Eventually, Clarentine will leave her husband and move to Winnipeg to the home of one of her sons, Barker, taking Daisy with her. Barker is a professor, well-known botanist and research expert on the spring-flowering Lady’s Slipper, but from a more practical standpoint it was his work on improving the Marquist hybrid of hearty spring red wheat that won him acclaim, and a military exemption from World War I.

Cuyler will provide financial support for his daughter but does not see her. Considered an expert in stone work, Cuyler is presented as an uneducated bumpkin in Chapter 1, but he somehow becomes a partner in a limestone mining company in Bloomington, Indiana, and transforms into a leading Chamber of Commerce type citizen.
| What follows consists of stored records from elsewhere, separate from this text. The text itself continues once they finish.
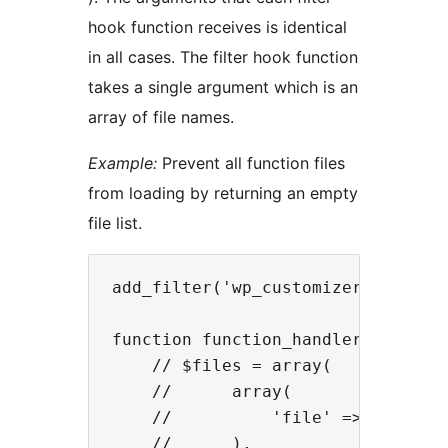
hook function receives is identical
in all cases. The filter hook function
takes a single argument which is an
array of file names.
Example:
Prevent all function files
from loading by returning an empty
file list.
add_filter('wp_customizer_function
function function_handler($files) 
    // $files = array(

    //      array(

    //          'file' => (absolut
    //      ),
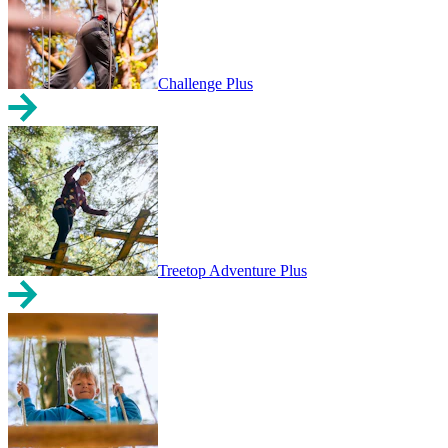
Challenge Plus
Treetop Adventure Plus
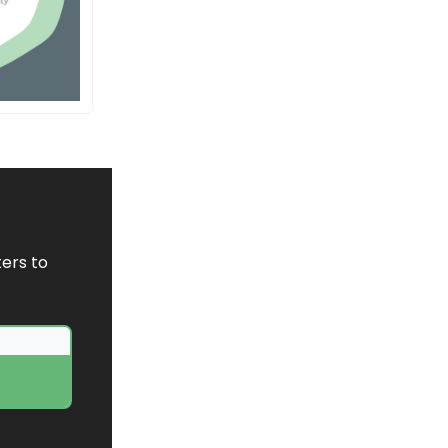
ers to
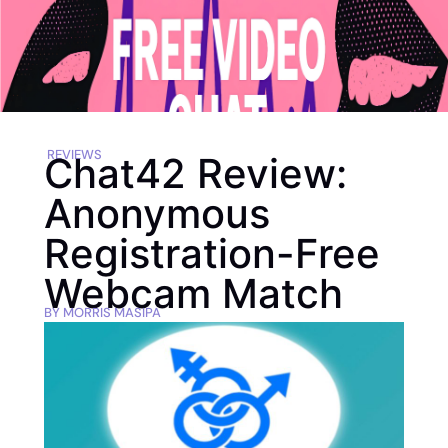
REVIEWS
Chat42 Review:
Anonymous
Registration-Free
Webcam Match
BY
MORRIS MASIPA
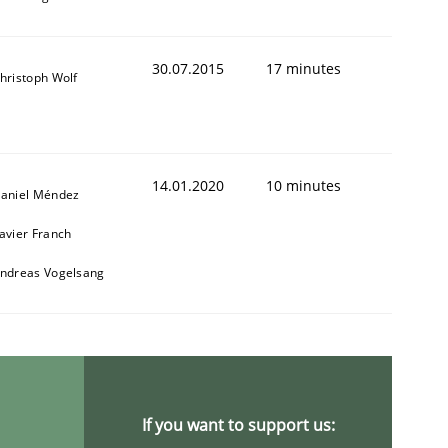
30.07.2015
17 minutes
hristoph Wolf
14.01.2020
10 minutes
aniel Méndez
avier Franch
ndreas Vogelsang
If you want to support us:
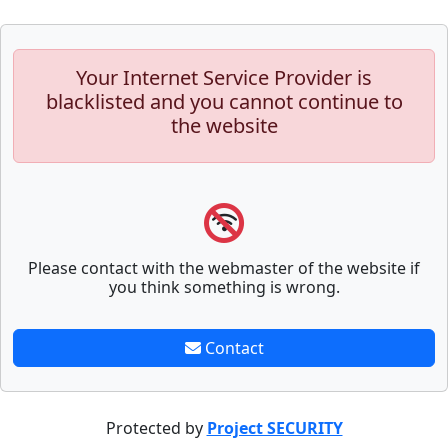
Your Internet Service Provider is
blacklisted and you cannot continue to
the website
Please contact with the webmaster of the website if
you think something is wrong.
Contact
Protected by
Project SECURITY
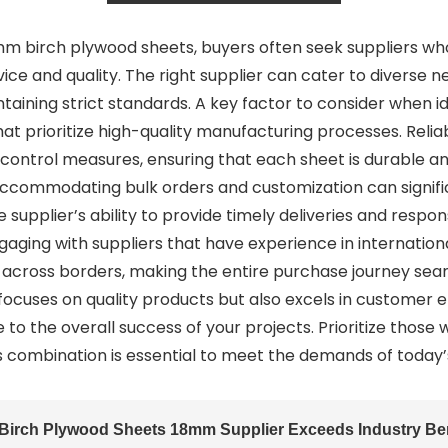
m birch plywood sheets, buyers often seek suppliers who
ice and quality. The right supplier can cater to diverse 
taining strict standards. A key factor to consider when i
that prioritize high-quality manufacturing processes. Reli
 control measures, ensuring that each sheet is durable a
 in accommodating bulk orders and customization can sign
 supplier’s ability to provide timely deliveries and resp
aging with suppliers that have experience in international
 across borders, making the entire purchase journey seaml
y focuses on quality products but also excels in custome
 to the overall success of your projects. Prioritize th
his combination is essential to meet the demands of today
Birch Plywood Sheets 18mm Supplier Exceeds Industry B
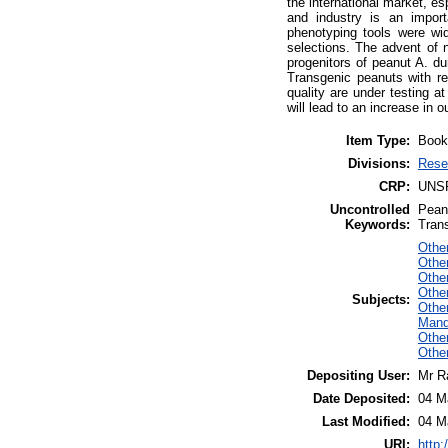
the international market, e
and industry is an import
phenotyping tools were wid
selections. The advent of 
progenitors of peanut A. d
Transgenic peanuts with re
quality are under testing at
will lead to an increase in
Item Type:
Book
Divisions:
Rese
CRP:
UNS
Uncontrolled
Pean
Keywords:
Tran
Other
Other
Othe
Othe
Subjects:
Othe
Mand
Othe
Other
Depositing User:
Mr R
Date Deposited:
04 M
Last Modified:
04 M
URI:
http:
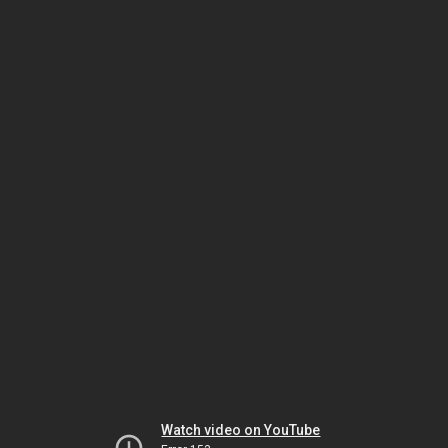
Watch video on YouTube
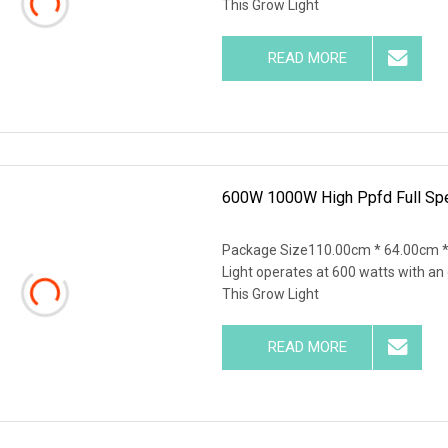
This Grow Light
READ MORE
600W 1000W High Ppfd Full Sp
Package Size110.00cm * 64.00cm *
Light operates at 600 watts with an
This Grow Light
READ MORE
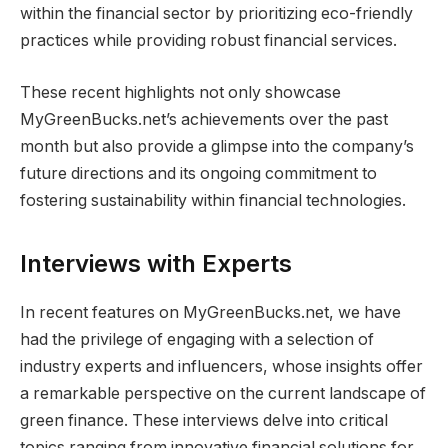
within the financial sector by prioritizing eco-friendly
practices while providing robust financial services.
These recent highlights not only showcase
MyGreenBucks.net’s achievements over the past
month but also provide a glimpse into the company’s
future directions and its ongoing commitment to
fostering sustainability within financial technologies.
Interviews with Experts
In recent features on MyGreenBucks.net, we have
had the privilege of engaging with a selection of
industry experts and influencers, whose insights offer
a remarkable perspective on the current landscape of
green finance. These interviews delve into critical
topics ranging from innovative financial solutions for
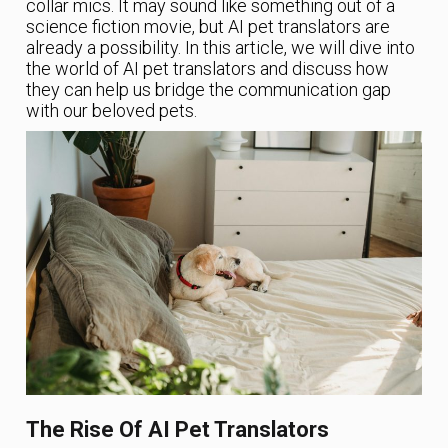
collar mics. It may sound like something out of a
science fiction movie, but AI pet translators are
already a possibility. In this article, we will dive into
the world of AI pet translators and discuss how
they can help us bridge the communication gap
with our beloved pets.
The Rise Of AI Pet Translators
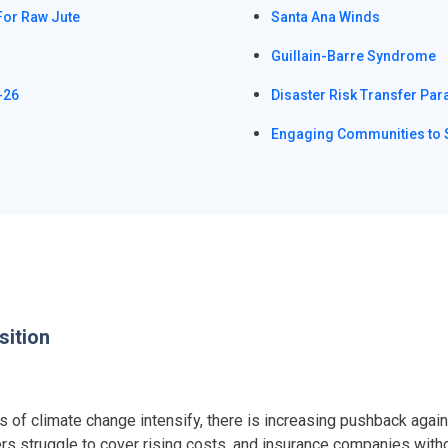
For Raw Jute
Santa Ana Winds
Guillain-Barre Syndrome
-26
Disaster Risk Transfer Par
Engaging Communities to 
sition
of climate change intensify, there is increasing pushback against
ers struggle to cover rising costs, and insurance companies with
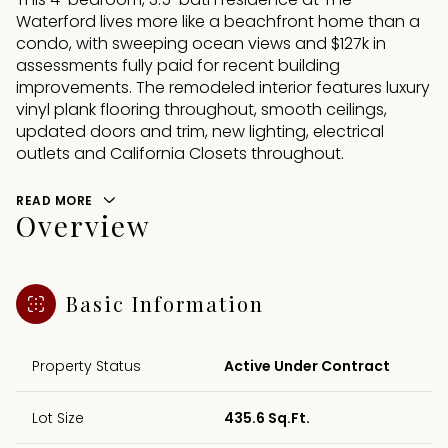
Waterford lives more like a beachfront home than a
condo, with sweeping ocean views and $127k in
assessments fully paid for recent building
improvements. The remodeled interior features luxury
vinyl plank flooring throughout, smooth ceilings,
updated doors and trim, new lighting, electrical
outlets and California Closets throughout.
READ MORE
Overview
Basic Information
Property Status
Active Under Contract
Lot Size
435.6 Sq.Ft.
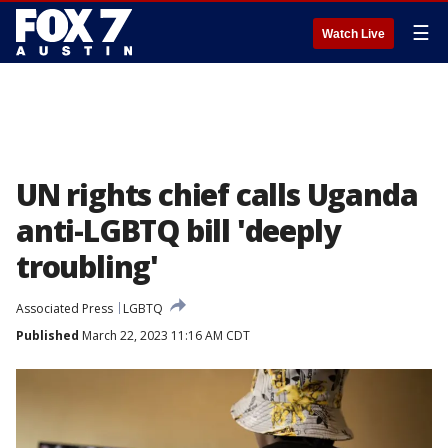
☰
Watch Live
UN rights chief calls Uganda
anti-LGBTQ bill 'deeply
troubling'
Associated Press
LGBTQ
Published
March 22, 2023 11:16 AM CDT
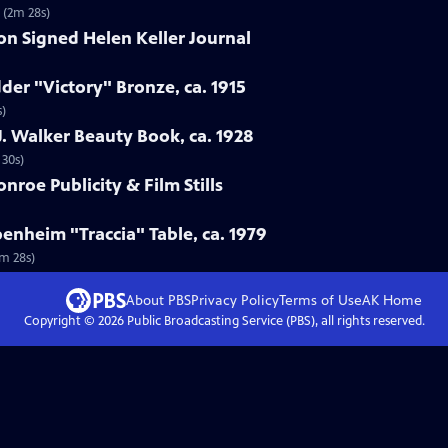
7 (2m 28s)
ion Signed Helen Keller Journal
der "Victory" Bronze, ca. 1915
s)
. Walker Beauty Book, ca. 1928
 30s)
nroe Publicity & Film Stills
enheim "Traccia" Table, ca. 1979
3m 28s)
About PBS
Privacy Policy
Terms of Use
AK
Home
Copyright ©
2026
Public Broadcasting Service (PBS), all rights reserved.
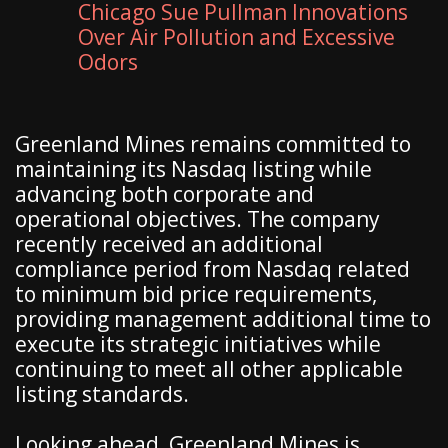
Chicago Sue Pullman Innovations
Over Air Pollution and Excessive
Odors
Greenland Mines remains committed to
maintaining its Nasdaq listing while
advancing both corporate and
operational objectives. The company
recently received an additional
compliance period from Nasdaq related
to minimum bid price requirements,
providing management additional time to
execute its strategic initiatives while
continuing to meet all other applicable
listing standards.
Looking ahead, Greenland Mines is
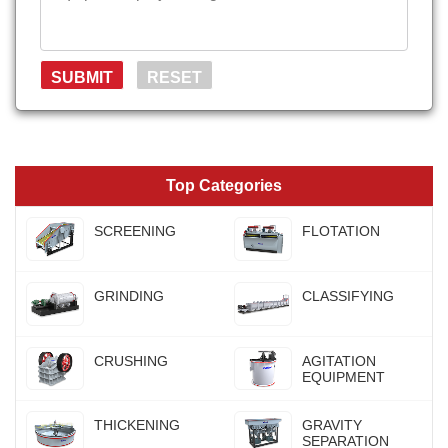
Top Categories
SCREENING
FLOTATION
GRINDING
CLASSIFYING
CRUSHING
AGITATION
EQUIPMENT
THICKENING
GRAVITY
SEPARATION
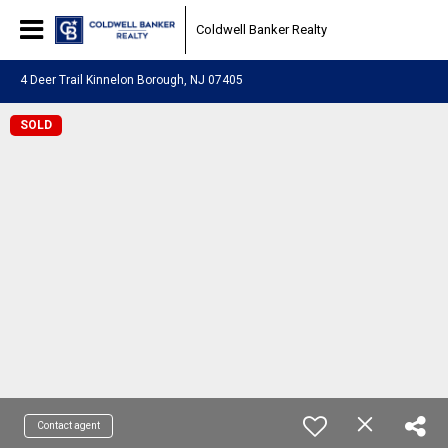
Coldwell Banker Realty
4 Deer Trail Kinnelon Borough, NJ 07405
SOLD
Contact agent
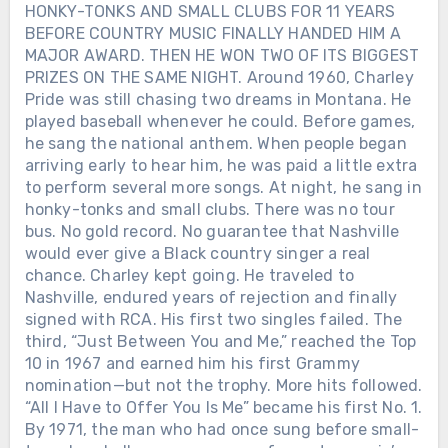
HONKY-TONKS AND SMALL CLUBS FOR 11 YEARS
BEFORE COUNTRY MUSIC FINALLY HANDED HIM A
MAJOR AWARD. THEN HE WON TWO OF ITS BIGGEST
PRIZES ON THE SAME NIGHT. Around 1960, Charley
Pride was still chasing two dreams in Montana. He
played baseball whenever he could. Before games,
he sang the national anthem. When people began
arriving early to hear him, he was paid a little extra
to perform several more songs. At night, he sang in
honky-tonks and small clubs. There was no tour
bus. No gold record. No guarantee that Nashville
would ever give a Black country singer a real
chance. Charley kept going. He traveled to
Nashville, endured years of rejection and finally
signed with RCA. His first two singles failed. The
third, “Just Between You and Me,” reached the Top
10 in 1967 and earned him his first Grammy
nomination—but not the trophy. More hits followed.
“All I Have to Offer You Is Me” became his first No. 1.
By 1971, the man who had once sung before small-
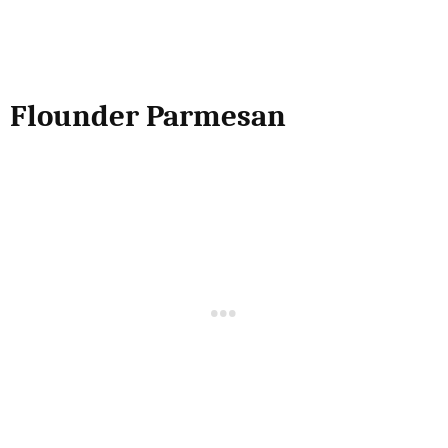
Flounder Parmesan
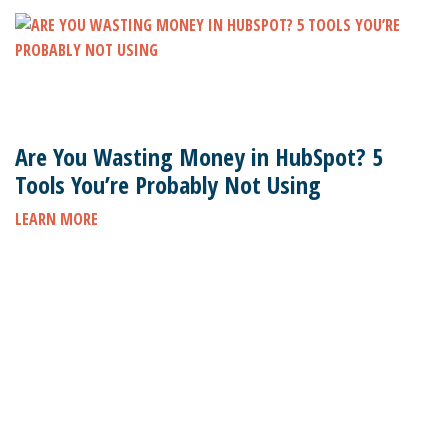
Are You Wasting Money in HubSpot? 5
Tools You’re Probably Not Using
LEARN MORE
Subscribe to stay up to date on the latest marketing
news.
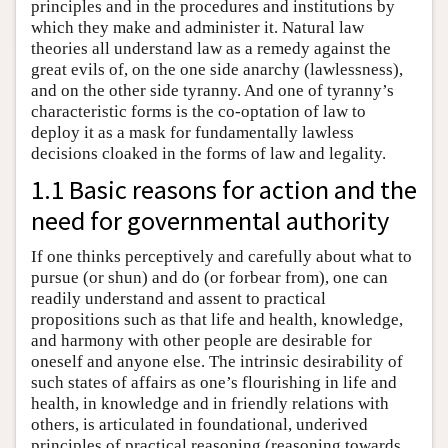
principles and in the procedures and institutions by
which they make and administer it. Natural law
theories all understand law as a remedy against the
great evils of, on the one side anarchy (lawlessness),
and on the other side tyranny. And one of tyranny’s
characteristic forms is the co-optation of law to
deploy it as a mask for fundamentally lawless
decisions cloaked in the forms of law and legality.
1.1 Basic reasons for action and the
need for governmental authority
If one thinks perceptively and carefully about what to
pursue (or shun) and do (or forbear from), one can
readily understand and assent to practical
propositions such as that life and health, knowledge,
and harmony with other people are desirable for
oneself and anyone else. The intrinsic desirability of
such states of affairs as one’s flourishing in life and
health, in knowledge and in friendly relations with
others, is articulated in foundational, underived
principles of practical reasoning (reasoning towards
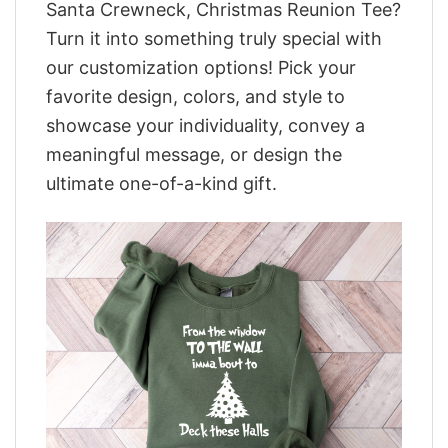
Santa Crewneck, Christmas Reunion Tee?
Turn it into something truly special with
our customization options! Pick your
favorite design, colors, and style to
showcase your individuality, convey a
meaningful message, or design the
ultimate one-of-a-kind gift.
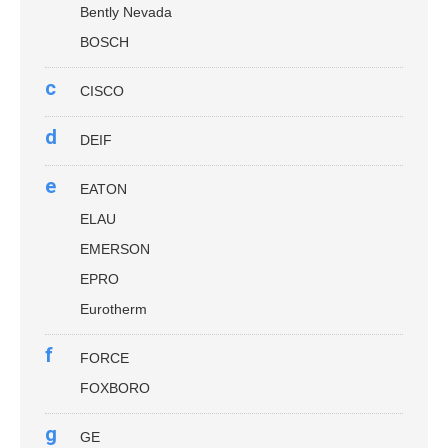
Bently Nevada
BOSCH
c
CISCO
d
DEIF
e
EATON
ELAU
EMERSON
EPRO
Eurotherm
f
FORCE
FOXBORO
g
GE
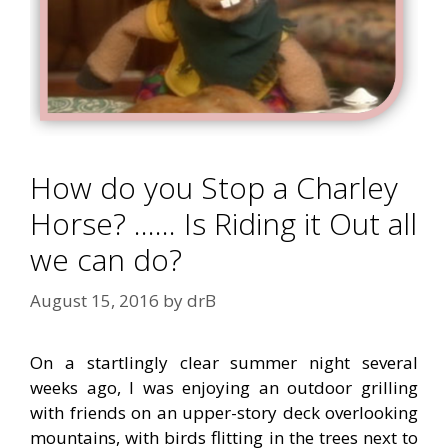
How do you Stop a Charley
Horse? …… Is Riding it Out all
we can do?
August 15, 2016
by
drB
On a startlingly clear summer night several
weeks ago, I was enjoying an outdoor grilling
with friends on an upper-story deck overlooking
mountains, with birds flitting in the trees next to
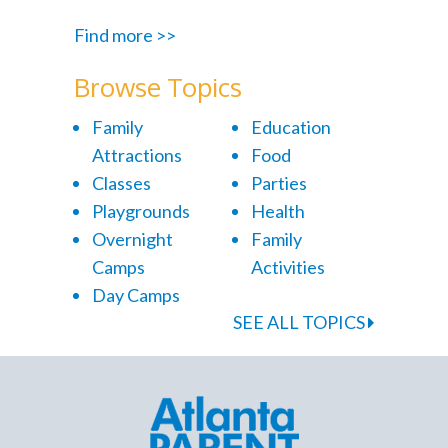
Find more >>
Browse Topics
Family
Education
Attractions
Food
Classes
Parties
Playgrounds
Health
Overnight
Family
Camps
Activities
Day Camps
SEE ALL TOPICS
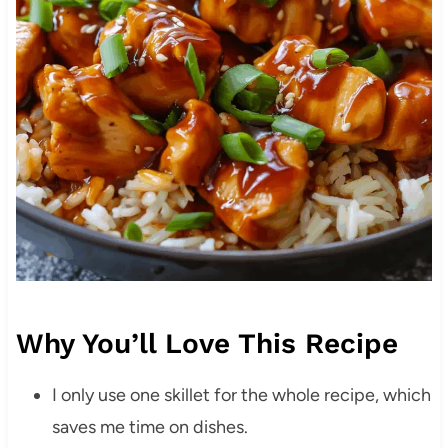
Why You’ll Love This Recipe
I only use one skillet for the whole recipe, which
saves me time on dishes.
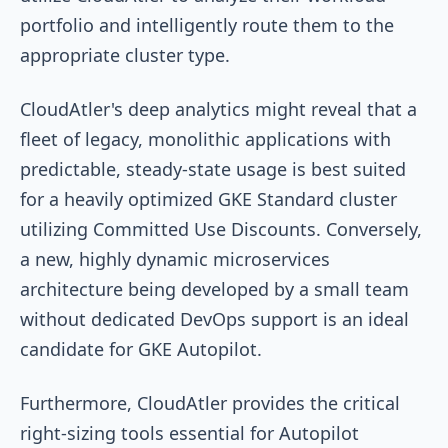
portfolio and intelligently route them to the
appropriate cluster type.
CloudAtler's deep analytics might reveal that a
fleet of legacy, monolithic applications with
predictable, steady-state usage is best suited
for a heavily optimized GKE Standard cluster
utilizing Committed Use Discounts. Conversely,
a new, highly dynamic microservices
architecture being developed by a small team
without dedicated DevOps support is an ideal
candidate for GKE Autopilot.
Furthermore, CloudAtler provides the critical
right-sizing tools essential for Autopilot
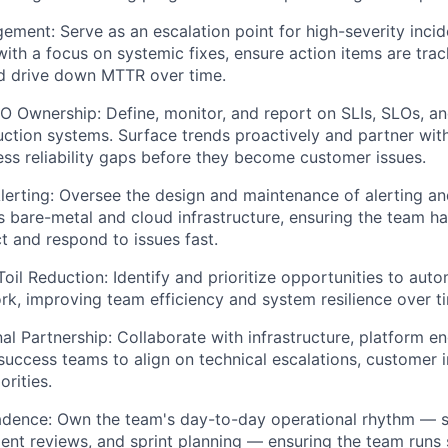
ement: Serve as an escalation point for high-severity incid
th a focus on systemic fixes, ensure action items are tra
d drive down MTTR over time.
SLO Ownership: Define, monitor, and report on SLIs, SLOs, 
ction systems. Surface trends proactively and partner wit
ss reliability gaps before they become customer issues.
lerting: Oversee the design and maintenance of alerting an
 bare-metal and cloud infrastructure, ensuring the team has
t and respond to issues fast.
oil Reduction: Identify and prioritize opportunities to auto
rk, improving team efficiency and system resilience over t
al Partnership: Collaborate with infrastructure, platform en
uccess teams to align on technical escalations, customer 
orities.
adence: Own the team's day-to-day operational rhythm — s
ident reviews, and sprint planning — ensuring the team run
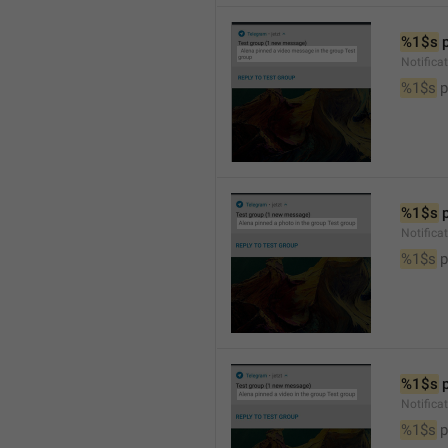
%1$s
 
Notific
%1$s
 
%1$s
 
Notifica
%1$s
 
%1$s
 
Notifica
%1$s
 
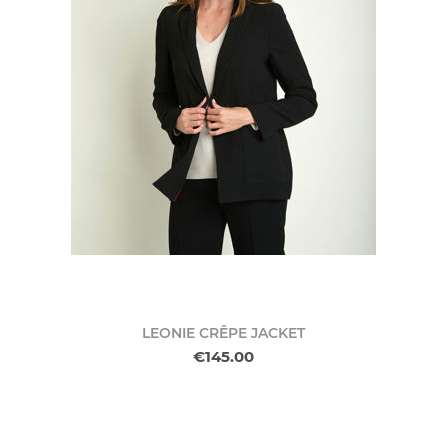
LEONIE CRÊPE JACKET
€145.00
As his career advances Barker will be advanced to the Agricultural Department of the Canadian government headquartered in Ottawa. And Daisy will move into her father’s palatial home in Bloomington and attend college.

As is expected for the time period, Daisy will marry. On her honeymoon in Paris, her husband dies in an accident making her an incredibly young widow; until she takes on her second husband, Barker, her senior by 20-some years.

Got all that?  Like I said, it is complicated.

At this point, the book becomes less complicated, and more interesting. It takes us through chapters titled Marriage, Love, Motherhood, Work, Sorrow, Ease, Illness and Decline, and finally Death.

Daisy has had two lifelong friends, nicknames Fraida and Beans. Her interactions with them, primarily through letter writing are priceless, and remind me closely and favorably of one of my favorite movies: How to Make an American Quilt. If you have not seen the movie (you should) it is comprised of weekly quilt-making meetings of old friends and relatives where personal and private trials and tribulations, loves and hates, are discussed in a manner that only close friends can understand. These are heartfelt discussions common among women, and nonexistent among men.

The book never lost my attention, though parts of it irritated me, Chapter 1 in particular. But read it, do not skip it, it provides too many connecting details – not the least of which is the “relic” discovered as Daisy’s children shift through her belongings after her death.